Cavalier breathed a sigh of relief and sipped his drink, Nok placed her hand on his. The cops departed. Everyone in the bar relaxed, except Cavalier, although he returned to his act of being a happy-go-lucky French palm reader. The Thai girls liked his jokes and, as the minutes ticked by, began proposing that he ‘short-time’ them in rooms upstairs at the back. Just as he was considering a dash to his car, which was a few streets away, a shutter in the middle of the bar slid down halfway. It separated the back section and pool table from the front section, which opened on to the Loi Kroh Road. As the manager, with a few of the girls, began counting the day’s takings in the back, Cavalier was ushered into the front and the three other patrons left. One of the girls stood guard in the street. He knew it was too
risky for him to leave.
He decided to wait until the bar shut down completely before leaving. He asked for a second drink. Emmy and Nok seemed untroubled by what had taken place; they were used to interruptions. They were working hard on him now, in their genteel and seductive way, for neither had snared a customer that day, or so they claimed. Nok had bottle-blond hair, which didn’t quite work on a naturally dark Thai. But she was bubbly, while Emmy was dour, fidgety and with a permanent air of disgruntlement. It seemed as if she may have been in the bar business one or two seasons too many. In any case, though, the last thing on Cavalier’s mind was sex. Uppermost was flight, although he could have done with a room to hide for the night. He had three thousand baht in his pocket, and more in his wallet in the car. But he had no chance of accessing it.
‘I’ll tell you what I’ll do,’ he said, reverting to Thai and taking a ten-baht coin from his pocket, ‘I’ll bar-fine one of you.
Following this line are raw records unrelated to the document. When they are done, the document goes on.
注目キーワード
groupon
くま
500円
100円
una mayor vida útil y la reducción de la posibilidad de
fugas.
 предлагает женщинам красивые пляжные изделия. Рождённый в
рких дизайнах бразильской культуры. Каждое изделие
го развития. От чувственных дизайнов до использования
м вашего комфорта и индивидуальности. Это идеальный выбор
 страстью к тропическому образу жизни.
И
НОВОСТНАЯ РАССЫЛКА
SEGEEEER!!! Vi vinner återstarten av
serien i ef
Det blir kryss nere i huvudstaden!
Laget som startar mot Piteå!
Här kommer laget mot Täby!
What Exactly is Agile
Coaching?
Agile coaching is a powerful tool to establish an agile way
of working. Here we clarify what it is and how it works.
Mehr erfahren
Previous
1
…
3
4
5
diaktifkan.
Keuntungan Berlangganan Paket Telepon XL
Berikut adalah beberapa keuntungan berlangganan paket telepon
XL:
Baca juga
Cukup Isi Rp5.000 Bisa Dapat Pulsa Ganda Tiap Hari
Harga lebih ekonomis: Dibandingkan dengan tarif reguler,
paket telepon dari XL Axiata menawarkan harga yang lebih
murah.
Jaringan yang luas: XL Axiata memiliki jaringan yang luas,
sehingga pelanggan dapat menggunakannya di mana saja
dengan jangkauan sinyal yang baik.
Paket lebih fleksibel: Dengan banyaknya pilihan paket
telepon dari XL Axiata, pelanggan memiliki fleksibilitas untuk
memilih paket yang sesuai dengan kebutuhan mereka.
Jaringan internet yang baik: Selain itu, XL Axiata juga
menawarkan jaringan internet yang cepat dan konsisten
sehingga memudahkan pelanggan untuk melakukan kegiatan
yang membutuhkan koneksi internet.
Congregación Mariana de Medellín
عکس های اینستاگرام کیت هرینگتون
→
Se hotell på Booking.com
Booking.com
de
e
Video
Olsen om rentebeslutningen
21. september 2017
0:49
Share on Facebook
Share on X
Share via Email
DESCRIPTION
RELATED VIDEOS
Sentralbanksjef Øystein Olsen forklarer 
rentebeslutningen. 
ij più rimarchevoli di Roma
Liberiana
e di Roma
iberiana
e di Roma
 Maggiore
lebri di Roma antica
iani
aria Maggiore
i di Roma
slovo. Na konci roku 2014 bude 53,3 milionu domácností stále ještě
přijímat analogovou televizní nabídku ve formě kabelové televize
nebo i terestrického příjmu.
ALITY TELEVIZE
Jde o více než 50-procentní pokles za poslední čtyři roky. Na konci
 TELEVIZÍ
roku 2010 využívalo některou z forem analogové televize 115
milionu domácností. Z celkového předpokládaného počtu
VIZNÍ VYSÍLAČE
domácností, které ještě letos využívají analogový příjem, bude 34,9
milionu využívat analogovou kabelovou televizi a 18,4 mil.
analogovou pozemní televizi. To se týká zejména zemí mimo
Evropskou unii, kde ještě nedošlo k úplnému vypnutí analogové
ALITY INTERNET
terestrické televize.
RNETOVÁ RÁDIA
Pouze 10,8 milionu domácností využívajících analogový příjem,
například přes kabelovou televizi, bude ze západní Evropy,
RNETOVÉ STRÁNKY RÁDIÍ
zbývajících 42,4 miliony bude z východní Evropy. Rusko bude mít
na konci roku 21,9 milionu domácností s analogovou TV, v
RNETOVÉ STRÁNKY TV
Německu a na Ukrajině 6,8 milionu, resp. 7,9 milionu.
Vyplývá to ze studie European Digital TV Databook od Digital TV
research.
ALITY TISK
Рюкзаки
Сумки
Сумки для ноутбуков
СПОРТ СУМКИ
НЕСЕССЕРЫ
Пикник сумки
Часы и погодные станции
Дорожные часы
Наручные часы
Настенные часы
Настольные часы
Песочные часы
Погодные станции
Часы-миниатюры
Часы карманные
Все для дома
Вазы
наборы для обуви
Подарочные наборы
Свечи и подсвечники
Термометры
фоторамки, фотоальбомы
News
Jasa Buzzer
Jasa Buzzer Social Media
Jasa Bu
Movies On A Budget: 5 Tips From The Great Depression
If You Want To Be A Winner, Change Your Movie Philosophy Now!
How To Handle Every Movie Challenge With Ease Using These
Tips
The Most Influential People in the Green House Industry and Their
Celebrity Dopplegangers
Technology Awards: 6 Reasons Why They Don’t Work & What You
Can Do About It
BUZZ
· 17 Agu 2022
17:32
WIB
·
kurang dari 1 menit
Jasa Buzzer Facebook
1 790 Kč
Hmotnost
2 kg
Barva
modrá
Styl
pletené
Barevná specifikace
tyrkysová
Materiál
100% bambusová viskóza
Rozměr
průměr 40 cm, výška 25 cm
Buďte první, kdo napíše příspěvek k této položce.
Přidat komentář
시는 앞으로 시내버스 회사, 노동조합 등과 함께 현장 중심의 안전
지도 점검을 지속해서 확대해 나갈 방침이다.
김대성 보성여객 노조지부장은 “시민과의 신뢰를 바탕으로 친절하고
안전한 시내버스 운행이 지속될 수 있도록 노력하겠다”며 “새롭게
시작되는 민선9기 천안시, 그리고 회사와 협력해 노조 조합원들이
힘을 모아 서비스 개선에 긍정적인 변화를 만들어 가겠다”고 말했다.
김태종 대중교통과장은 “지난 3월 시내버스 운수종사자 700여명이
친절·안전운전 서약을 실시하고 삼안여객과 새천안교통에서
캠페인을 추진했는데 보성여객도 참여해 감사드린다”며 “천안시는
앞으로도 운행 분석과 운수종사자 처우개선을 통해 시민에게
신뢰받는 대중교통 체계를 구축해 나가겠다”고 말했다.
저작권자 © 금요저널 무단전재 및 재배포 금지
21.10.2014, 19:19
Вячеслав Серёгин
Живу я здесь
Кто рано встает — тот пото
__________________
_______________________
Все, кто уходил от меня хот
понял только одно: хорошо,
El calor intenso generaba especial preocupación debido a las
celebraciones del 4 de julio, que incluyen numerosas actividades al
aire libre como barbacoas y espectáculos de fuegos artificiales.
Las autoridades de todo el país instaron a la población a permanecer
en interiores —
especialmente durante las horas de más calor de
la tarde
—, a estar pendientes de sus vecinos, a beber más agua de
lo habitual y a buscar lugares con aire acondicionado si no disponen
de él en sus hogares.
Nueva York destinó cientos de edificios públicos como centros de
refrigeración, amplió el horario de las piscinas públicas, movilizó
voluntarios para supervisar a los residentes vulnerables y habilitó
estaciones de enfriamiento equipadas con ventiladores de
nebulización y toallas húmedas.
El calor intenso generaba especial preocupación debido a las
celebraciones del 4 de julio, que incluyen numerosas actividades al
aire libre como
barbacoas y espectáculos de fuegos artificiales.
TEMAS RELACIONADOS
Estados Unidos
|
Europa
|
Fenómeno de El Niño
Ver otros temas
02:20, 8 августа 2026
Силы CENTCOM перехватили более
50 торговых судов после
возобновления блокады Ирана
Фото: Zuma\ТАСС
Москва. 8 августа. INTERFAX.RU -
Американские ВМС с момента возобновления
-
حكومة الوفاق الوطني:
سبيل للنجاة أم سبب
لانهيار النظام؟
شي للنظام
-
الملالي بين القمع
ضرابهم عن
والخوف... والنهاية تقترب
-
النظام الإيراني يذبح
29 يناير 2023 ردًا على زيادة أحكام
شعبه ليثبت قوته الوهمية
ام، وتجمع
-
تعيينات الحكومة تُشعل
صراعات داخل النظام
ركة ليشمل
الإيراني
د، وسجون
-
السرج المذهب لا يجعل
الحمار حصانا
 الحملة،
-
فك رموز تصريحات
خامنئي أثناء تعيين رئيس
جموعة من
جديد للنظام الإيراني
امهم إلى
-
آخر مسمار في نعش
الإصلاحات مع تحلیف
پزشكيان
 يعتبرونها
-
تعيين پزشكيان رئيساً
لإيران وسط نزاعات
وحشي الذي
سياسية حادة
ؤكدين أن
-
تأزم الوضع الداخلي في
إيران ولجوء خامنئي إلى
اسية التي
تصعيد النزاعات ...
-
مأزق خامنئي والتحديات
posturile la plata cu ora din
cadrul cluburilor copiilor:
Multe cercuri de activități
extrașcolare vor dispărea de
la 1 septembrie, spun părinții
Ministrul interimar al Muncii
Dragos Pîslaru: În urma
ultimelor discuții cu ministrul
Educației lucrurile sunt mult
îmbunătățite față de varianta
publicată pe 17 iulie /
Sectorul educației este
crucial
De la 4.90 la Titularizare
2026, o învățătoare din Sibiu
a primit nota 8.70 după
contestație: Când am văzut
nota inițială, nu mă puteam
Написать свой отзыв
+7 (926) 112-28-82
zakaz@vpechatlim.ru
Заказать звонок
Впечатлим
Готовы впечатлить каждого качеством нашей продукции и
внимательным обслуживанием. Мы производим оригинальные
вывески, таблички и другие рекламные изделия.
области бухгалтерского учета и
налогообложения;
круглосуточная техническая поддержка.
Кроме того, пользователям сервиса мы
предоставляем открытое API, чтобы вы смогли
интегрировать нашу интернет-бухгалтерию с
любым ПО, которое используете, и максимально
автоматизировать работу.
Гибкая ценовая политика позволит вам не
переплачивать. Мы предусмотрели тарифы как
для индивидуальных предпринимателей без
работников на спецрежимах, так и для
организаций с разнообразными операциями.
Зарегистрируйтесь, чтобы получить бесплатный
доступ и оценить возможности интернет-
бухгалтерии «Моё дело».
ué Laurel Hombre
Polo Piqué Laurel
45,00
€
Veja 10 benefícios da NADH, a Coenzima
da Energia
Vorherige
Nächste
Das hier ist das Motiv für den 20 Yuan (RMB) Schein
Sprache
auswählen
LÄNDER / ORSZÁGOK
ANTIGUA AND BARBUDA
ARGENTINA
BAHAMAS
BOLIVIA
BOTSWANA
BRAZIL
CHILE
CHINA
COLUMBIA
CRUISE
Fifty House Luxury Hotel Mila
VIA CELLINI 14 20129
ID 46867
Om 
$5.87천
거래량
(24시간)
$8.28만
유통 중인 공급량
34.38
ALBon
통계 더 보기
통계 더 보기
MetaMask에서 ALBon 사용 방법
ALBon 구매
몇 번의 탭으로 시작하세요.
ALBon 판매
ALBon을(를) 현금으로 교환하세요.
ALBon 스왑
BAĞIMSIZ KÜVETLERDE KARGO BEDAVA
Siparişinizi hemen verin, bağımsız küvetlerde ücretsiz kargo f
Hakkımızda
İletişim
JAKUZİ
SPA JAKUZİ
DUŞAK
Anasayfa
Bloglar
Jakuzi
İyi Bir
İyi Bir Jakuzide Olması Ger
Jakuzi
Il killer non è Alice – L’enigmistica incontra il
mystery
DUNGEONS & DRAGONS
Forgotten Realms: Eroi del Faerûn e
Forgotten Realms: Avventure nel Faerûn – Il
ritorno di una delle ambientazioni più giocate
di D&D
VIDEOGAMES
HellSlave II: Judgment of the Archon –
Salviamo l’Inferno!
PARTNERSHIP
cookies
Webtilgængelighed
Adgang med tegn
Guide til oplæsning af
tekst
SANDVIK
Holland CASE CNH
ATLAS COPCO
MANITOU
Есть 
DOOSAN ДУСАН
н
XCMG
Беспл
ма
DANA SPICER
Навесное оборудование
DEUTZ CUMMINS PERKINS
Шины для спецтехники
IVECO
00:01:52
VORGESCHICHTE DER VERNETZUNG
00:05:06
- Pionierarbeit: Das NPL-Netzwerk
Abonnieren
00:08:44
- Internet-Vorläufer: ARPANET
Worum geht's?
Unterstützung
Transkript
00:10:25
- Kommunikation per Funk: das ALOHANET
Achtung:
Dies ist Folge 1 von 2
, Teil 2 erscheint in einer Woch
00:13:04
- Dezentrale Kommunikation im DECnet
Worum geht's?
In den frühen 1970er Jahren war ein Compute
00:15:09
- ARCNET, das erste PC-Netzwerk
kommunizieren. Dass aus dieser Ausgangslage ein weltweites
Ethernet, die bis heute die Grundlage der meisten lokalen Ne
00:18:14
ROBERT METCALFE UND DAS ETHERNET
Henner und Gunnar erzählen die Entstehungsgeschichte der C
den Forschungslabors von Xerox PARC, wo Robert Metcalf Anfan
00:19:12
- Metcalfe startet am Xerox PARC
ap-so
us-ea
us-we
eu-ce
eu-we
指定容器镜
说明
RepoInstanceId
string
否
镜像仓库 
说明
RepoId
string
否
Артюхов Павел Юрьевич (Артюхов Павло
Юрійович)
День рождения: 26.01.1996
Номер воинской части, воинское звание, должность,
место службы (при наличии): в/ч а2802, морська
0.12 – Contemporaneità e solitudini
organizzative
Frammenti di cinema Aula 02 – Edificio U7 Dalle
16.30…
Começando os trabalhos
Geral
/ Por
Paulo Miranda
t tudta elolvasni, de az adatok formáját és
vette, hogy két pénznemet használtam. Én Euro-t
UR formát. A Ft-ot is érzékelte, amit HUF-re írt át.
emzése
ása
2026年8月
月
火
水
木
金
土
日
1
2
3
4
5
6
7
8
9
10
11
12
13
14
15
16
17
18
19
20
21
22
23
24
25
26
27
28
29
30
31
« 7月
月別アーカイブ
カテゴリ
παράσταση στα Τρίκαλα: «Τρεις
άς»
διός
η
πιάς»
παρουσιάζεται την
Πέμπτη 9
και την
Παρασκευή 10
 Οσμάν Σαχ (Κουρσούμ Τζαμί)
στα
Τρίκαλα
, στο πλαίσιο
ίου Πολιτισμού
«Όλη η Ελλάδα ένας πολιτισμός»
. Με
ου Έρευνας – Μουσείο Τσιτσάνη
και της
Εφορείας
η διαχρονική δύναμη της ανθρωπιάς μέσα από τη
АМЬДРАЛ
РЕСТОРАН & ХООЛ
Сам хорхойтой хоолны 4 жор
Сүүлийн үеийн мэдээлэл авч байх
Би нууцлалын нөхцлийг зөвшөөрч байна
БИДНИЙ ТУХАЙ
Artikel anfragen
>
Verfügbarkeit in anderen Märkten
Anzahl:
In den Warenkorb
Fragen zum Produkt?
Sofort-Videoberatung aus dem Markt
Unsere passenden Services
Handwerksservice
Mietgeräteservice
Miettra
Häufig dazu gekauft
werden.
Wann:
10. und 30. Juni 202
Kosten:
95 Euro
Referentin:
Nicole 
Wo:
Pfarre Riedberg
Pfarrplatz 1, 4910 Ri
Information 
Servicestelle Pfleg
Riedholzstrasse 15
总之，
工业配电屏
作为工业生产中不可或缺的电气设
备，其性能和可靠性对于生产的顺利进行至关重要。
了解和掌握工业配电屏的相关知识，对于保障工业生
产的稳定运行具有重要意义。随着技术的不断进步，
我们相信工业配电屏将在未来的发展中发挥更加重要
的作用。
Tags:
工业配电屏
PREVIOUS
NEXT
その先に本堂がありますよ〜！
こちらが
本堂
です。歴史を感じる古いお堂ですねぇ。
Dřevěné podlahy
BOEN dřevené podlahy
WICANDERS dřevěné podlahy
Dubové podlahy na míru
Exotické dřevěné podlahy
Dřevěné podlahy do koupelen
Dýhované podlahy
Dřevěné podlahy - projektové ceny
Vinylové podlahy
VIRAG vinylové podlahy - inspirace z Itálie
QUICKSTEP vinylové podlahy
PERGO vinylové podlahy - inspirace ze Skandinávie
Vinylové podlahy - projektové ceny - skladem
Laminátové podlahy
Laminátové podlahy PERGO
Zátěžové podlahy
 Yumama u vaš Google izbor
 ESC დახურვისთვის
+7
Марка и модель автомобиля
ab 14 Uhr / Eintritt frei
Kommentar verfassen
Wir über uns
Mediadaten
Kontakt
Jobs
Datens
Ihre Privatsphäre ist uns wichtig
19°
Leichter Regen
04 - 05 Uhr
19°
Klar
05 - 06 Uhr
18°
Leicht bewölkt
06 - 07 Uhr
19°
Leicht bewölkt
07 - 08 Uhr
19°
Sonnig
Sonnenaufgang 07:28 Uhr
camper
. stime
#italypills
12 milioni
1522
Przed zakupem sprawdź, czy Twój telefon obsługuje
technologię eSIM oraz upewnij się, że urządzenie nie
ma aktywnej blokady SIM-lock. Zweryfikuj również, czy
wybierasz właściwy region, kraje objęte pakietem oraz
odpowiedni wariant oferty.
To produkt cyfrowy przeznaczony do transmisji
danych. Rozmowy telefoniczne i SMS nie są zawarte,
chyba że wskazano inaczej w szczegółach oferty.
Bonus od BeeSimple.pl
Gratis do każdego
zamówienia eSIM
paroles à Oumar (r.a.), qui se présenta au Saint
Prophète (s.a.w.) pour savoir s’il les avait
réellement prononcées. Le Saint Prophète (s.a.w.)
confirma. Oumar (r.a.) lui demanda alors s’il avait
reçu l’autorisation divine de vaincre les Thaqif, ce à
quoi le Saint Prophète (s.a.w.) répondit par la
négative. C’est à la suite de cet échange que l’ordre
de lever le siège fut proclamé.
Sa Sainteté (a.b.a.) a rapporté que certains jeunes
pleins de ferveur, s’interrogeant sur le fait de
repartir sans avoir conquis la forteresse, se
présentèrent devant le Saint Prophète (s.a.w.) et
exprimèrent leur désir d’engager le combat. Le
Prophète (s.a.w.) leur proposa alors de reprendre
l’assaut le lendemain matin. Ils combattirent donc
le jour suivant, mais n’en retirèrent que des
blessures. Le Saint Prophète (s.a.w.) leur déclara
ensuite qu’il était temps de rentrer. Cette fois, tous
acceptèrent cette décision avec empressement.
That’ll mean I’ll be able to pay the lucky one for the whole night, two thousand baht.’
The girls frowned. ‘You speak Thai!’ Nok said.
‘Do you agree about the toss?’ he asked.
Nok nodded; Emmy shrugged.
He tossed the coin and asked one of them to call heads. Nok called heads, and Cavalier, a canny two-up player, made sure she won. Just as he was consoling the pouting Emmy, the girl on guard at the front hurried into the bar. She made frantic signals and yelled, ‘Soldiers!’
The shutter clattered right down, leaving the three girls and Cavalier vulnerable in the bar’s exposed front section. The lights went out. The girls grabbed him and the four of them hid under the bar. Cavalier hoped it was just a routine curfew check. He could see through slats in the bar. Lights were flashing from slowly moving military trucks. Soldiers, automatic weapons held ready, bounced out of the lead vehicle and stomped down the side street next to the bar. They were strangely quiet, making them even more menacing. Cavalier and the girls remained still.
After ten minutes, the military convoy limped down the road in the direction of the entertainment centre and the night bazaar. Cavalier still wanted to leave, but realised that the cops and military would be crawling all over the area for another hour or so. If he drove his car, he might be picked up. He had not registered the vehicle with the hotel, but the cops at Prem would have photographed the Mazda and its numberplate. He couldn’t risk using it again. It would be better if he could find a taxi and, in the meantime, he had to be careful in his dealings with Nok. The way things were in Thailand, with everyone encouraged to spy on and pimp out anyone who might be a problem for the junta, he couldn’t trust a soul.